*ASSIGNMENT:* Below is a listing; write it out exactly and drop any images from it.

*DATA SUPPLIED:*
━━━━━━━━━━━━━━━━
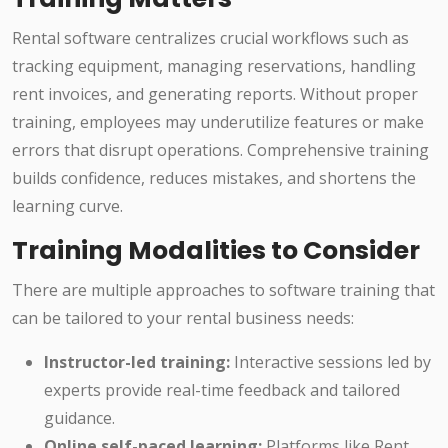
Rental software centralizes crucial workflows such as
tracking equipment, managing reservations, handling
rent invoices, and generating reports. Without proper
training, employees may underutilize features or make
errors that disrupt operations. Comprehensive training
builds confidence, reduces mistakes, and shortens the
learning curve.
Training Modalities to Consider
There are multiple approaches to software training that
can be tailored to your rental business needs:
Instructor-led training:
Interactive sessions led by
experts provide real-time feedback and tailored
guidance.
Online self-paced learning:
Platforms like Rent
━━━━━━━━━━━━━━━━
*FINAL ANSWER:*
Rental software centralizes crucial workflows such as
tracking equipment, managing reservations, handling
rent invoices, and generating reports. Without proper
training, employees may underutilize features or make
errors that disrupt operations. Comprehensive training
builds confidence, reduces mistakes, and shortens the
learning curve.
Training Modalities to Consider
There are multiple approaches to software training that
can be tailored to your rental business needs:
Instructor-led training:
Interactive sessions led by
experts provide real-time feedback and tailored
guidance.
Online self-paced learning:
Platforms like Rent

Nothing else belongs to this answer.